WH- If people read Globequake they will see that God is in charge of history (a whole chapter on 'time' deals with this), that history is the arena for the outworking of God's overarching plan, that the unshakeable Kingdom of God is the theme of history, and that even in the midst of the chaos there is order and peace. As people receive the Holy Spirit He brings the manifestation of that peace, and as people grow as disciples, developing a biblical worldview, they think about the world differently, understanding Who is in charge.

MN- I see that you are a pastor of a church that currently mentors 60,000+ members. That must be quite challenging! What is the greatest leadership objective you encounter as a role model to such a large congregation?

WH- My aim always before these thousands of people, and others I touch, beginning with my family, is to model a life anchored to the unshakeable Kingdom midst the world's turbulence. That's why I write transparently about the huge changes and turbulence I've lived through personally in 71 years on earth. -

Author Bio- Born just two days prior to the Japanese attack on Pearl Harbor, author Wallace Henley has spent most of his life learning to deal with a world in crisis. Born to a couple who had survived the Great Depression and were understandably alarmed when their nation was cast into a world war only days after their first son’s birth, Henley learned at an early age that stability could not be found in an unstable world.

By the time Henley reached high school the threat of communism was rampant and the constant threat of a nuclear war made him wonder if his generation might not be the world’s last. A few years later, he was once again called to bear witness to the world in crisis mode when, as a young reporter in Birmingham, Alabama, he was assigned the violence and unrest brought on by the Civil Rights movement. And a few years after that, while working as an aide in the White House, he witnessed the dissolution of the troubled Nixon administration.

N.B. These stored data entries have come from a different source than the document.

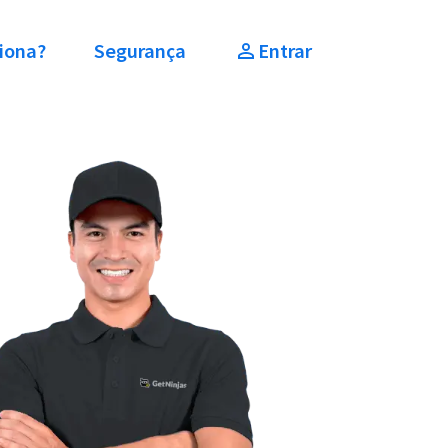
iona?
Segurança
Entrar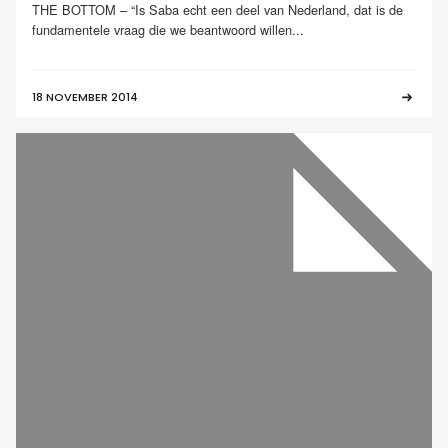
THE BOTTOM – “Is Saba echt een deel van Nederland, dat is de
fundamentele vraag die we beantwoord willen...
18 NOVEMBER 2014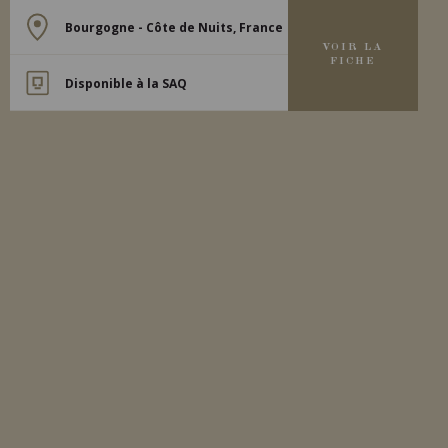
Bourgogne - Côte de Nuits, France
VOIR LA
FICHE
Disponible à la SAQ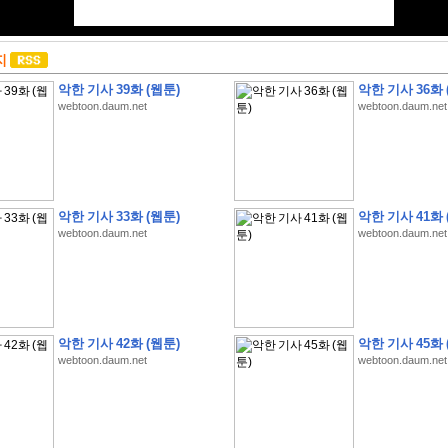
지
악한 기사 39화 (웹툰)
악한 기사 36화 
webtoon.daum.net
webtoon.daum.net
악한 기사 33화 (웹툰)
악한 기사 41화 
webtoon.daum.net
webtoon.daum.net
악한 기사 42화 (웹툰)
악한 기사 45화 
webtoon.daum.net
webtoon.daum.net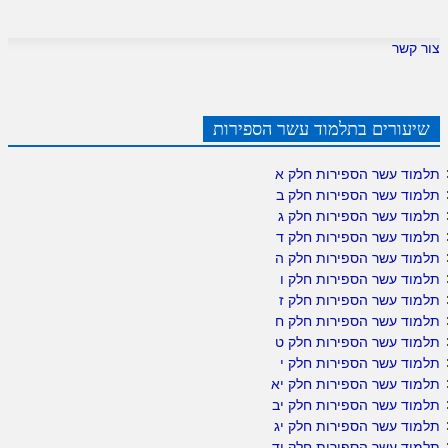
צור קשר
שיעורים בתלמוד עשר הספירות
תלמוד עשר הספירות חלק א
תלמוד עשר הספירות חלק ב
תלמוד עשר הספירות חלק ג
תלמוד עשר הספירות חלק ד
תלמוד עשר הספירות חלק ה
תלמוד עשר הספירות חלק ו
תלמוד עשר הספירות חלק ז
תלמוד עשר הספירות חלק ח
תלמוד עשר הספירות חלק ט
תלמוד עשר הספירות חלק י
תלמוד עשר הספירות חלק יא
תלמוד עשר הספירות חלק יב
תלמוד עשר הספירות חלק יג
תלמוד עשר הספירות חלק יד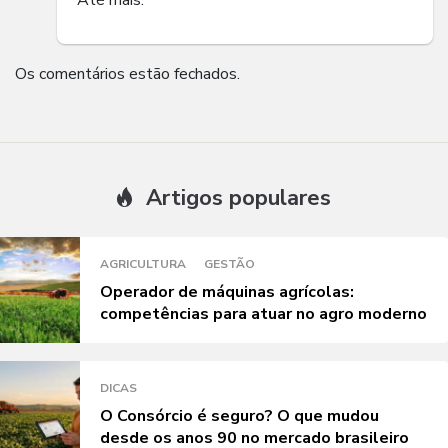
Até mais.
Os comentários estão fechados.
Artigos populares
AGRICULTURA
GESTÃO
Operador de máquinas agrícolas:
competências para atuar no agro moderno
DICAS
O Consórcio é seguro? O que mudou
desde os anos 90 no mercado brasileiro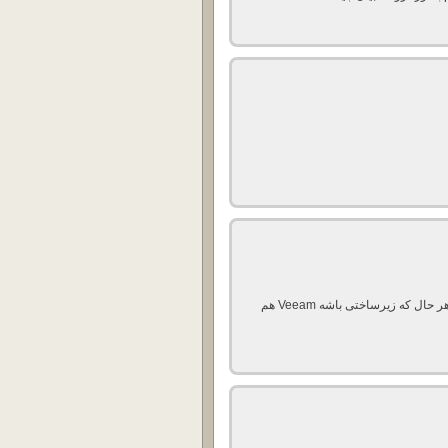
با توجه به اینکه کار replication رو Veeam هم انجام میده و هر حال که زیرساختی باشه Veeam هم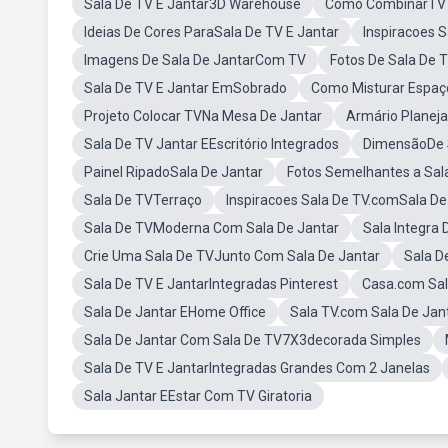
Sala De TV E Jantar3D Warehouse
Como CombinarTV E
Ideias De Cores ParaSala De TV E Jantar
Inspiracoes 
Imagens De Sala De JantarCom TV
Fotos De Sala De 
Sala De TV E Jantar EmSobrado
Como Misturar Espaç
Projeto Colocar TVNa Mesa De Jantar
Armário Planeja
Sala De TV Jantar EEscritório Integrados
DimensãoDe S
Painel RipadoSala De Jantar
Fotos Semelhantes a Sal
Sala De TVTerraço
Inspiracoes Sala De TV.comSala De
Sala De TVModerna Com Sala De Jantar
Sala Integra
Crie Uma Sala De TVJunto Com Sala De Jantar
Sala D
Sala De TV E JantarIntegradas Pinterest
Casa.com Sal
Sala De Jantar EHome Office
Sala TV.com Sala De Ja
Sala De Jantar Com Sala De TV7X3decorada Simples
Sala De TV E JantarIntegradas Grandes Com 2 Janelas
Sala Jantar EEstar Com TV Giratoria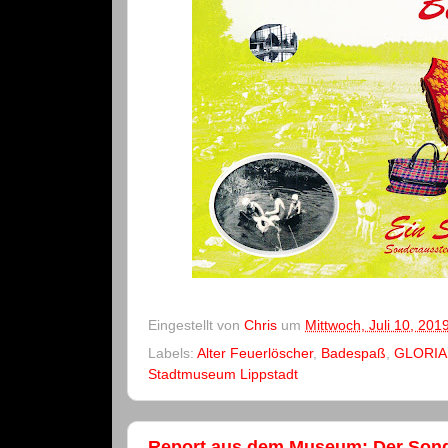
Eingestellt von
Chris
um
Mittwoch, Juli 10, 201
Labels:
Alter Feuerlöscher
,
Badespaß
,
GLORIA
Stadtmuseum Lippstadt
Report aus dem Museum: Der Sond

Returning to journalism following Nixon’s departure from the White House, Henley soon began to feel drawn to the ministry – a career choice he’d once sworn to never make – and within a few months became pastor of his first church.

In the time since, he has traveled the world as a speaker and writer, authored more than a dozen books, served as a Congressional chief of staff and as a leadership consultant and worked in over 20 countries, all the while gaining a keener grasp of scripture and a deeper understanding of human nature.

Today he serves as pastor in the 60,000 member Second Baptist Church of Houston, led by Ed Young and is a columnist for Christian Post. He and his wife of over 50 years, Irene, live in the Houston area. The couple have a grown son and daughter and when not working or traveling, enjoy spending time with their grandchildren.

You can read more from Henley through his blog or connect with him on Face Book!

Order your copy of Globequake through Amazon and Christian Book.com.  
Also available in Kindle and Audio!

Interviews also featured in TWJM's October issue: Don Furr, Tracy Krauss, and Gloria Gaither
About Mary Nichelson: http://www.marysworld411.com/.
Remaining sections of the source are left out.